> **Your task**:
With pictures excluded, output exactly the lines that run from the first line of the data below through the line containing "del Tempio (sulla".

> **Exercise inputs**:
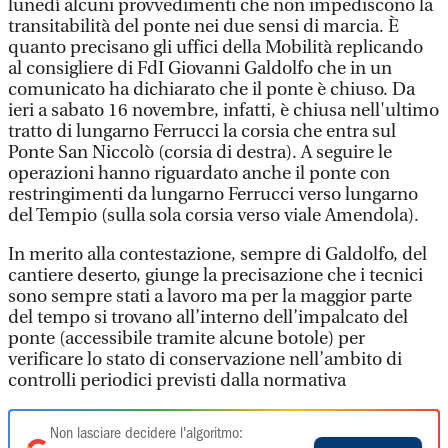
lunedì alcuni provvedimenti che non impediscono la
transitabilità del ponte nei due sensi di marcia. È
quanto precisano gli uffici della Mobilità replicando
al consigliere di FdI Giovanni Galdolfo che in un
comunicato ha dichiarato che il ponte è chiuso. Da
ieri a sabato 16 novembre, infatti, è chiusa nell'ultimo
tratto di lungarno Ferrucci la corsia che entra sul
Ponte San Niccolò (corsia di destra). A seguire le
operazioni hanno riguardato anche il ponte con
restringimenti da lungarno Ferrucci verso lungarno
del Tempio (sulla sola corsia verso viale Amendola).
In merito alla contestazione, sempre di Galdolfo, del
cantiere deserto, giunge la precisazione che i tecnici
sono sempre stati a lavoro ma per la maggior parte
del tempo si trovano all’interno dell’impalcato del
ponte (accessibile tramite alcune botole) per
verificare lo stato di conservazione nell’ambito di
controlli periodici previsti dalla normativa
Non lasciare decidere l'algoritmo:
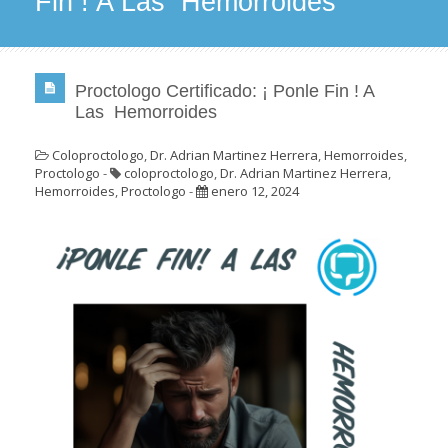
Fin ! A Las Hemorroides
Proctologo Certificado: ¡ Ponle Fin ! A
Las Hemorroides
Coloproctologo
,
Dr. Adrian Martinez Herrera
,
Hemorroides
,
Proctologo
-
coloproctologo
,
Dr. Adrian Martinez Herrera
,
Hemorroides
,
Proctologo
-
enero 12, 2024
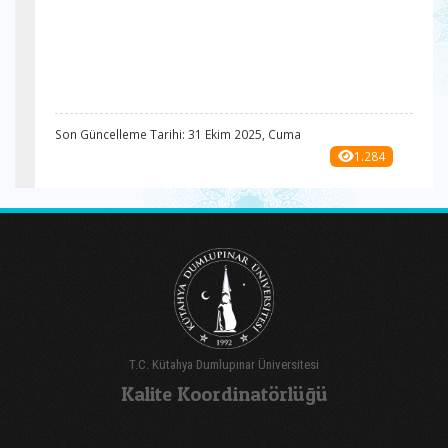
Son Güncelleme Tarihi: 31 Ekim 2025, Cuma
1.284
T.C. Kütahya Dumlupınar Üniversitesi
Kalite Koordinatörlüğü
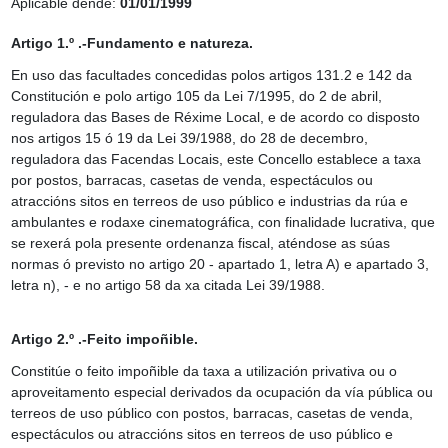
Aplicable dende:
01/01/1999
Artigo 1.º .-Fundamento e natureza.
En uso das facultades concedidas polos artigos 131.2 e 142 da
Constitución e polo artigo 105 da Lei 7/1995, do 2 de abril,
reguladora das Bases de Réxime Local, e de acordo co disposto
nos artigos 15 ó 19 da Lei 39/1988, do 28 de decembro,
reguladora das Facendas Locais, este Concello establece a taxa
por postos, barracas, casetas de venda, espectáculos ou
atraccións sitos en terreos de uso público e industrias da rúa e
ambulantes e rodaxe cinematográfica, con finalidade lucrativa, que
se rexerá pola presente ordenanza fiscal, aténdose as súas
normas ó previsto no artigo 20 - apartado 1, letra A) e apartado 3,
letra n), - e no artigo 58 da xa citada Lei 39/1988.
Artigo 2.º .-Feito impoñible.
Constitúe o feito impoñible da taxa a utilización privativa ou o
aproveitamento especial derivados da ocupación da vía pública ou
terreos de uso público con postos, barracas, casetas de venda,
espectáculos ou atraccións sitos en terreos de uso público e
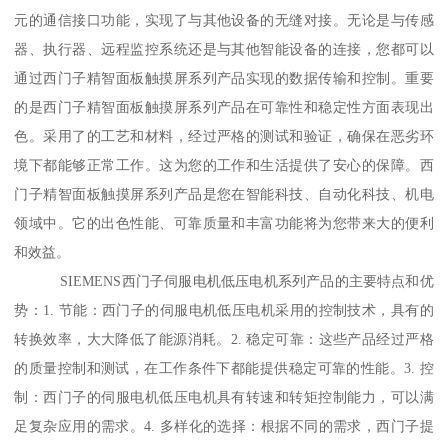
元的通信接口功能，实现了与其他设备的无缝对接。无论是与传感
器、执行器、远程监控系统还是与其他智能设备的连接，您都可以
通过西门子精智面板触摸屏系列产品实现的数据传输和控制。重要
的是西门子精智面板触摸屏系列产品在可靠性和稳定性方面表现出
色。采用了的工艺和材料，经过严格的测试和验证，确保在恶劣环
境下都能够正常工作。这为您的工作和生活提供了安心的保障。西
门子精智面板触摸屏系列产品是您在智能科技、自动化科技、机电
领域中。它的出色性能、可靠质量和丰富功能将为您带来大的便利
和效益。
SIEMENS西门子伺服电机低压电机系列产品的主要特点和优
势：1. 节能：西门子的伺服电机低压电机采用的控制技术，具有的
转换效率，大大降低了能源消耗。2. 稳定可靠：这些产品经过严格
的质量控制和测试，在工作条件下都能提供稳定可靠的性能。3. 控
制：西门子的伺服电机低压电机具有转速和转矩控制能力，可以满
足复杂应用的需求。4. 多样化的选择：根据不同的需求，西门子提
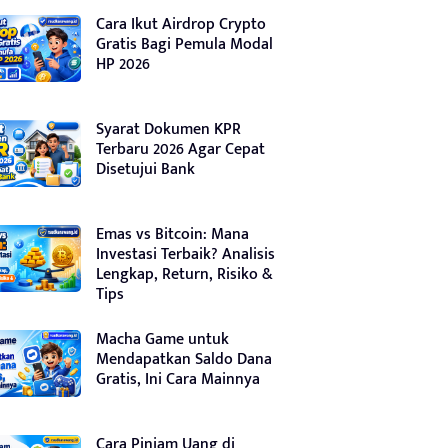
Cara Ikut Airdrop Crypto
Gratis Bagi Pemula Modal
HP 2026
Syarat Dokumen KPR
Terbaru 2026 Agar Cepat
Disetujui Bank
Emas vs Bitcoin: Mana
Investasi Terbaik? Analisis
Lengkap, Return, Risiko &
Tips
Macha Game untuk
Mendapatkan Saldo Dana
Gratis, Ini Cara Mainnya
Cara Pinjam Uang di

> **Answer area**:
lunedì alcuni provvedimenti che non impediscono la
transitabilità del ponte nei due sensi di marcia. È
quanto precisano gli uffici della Mobilità replicando
al consigliere di FdI Giovanni Galdolfo che in un
comunicato ha dichiarato che il ponte è chiuso. Da
ieri a sabato 16 novembre, infatti, è chiusa nell'ultimo
tratto di lungarno Ferrucci la corsia che entra sul
Ponte San Niccolò (corsia di destra). A seguire le
operazioni hanno riguardato anche il ponte con
restringimenti da lungarno Ferrucci verso lungarno
del Tempio (sulla sola corsia verso viale Amendola).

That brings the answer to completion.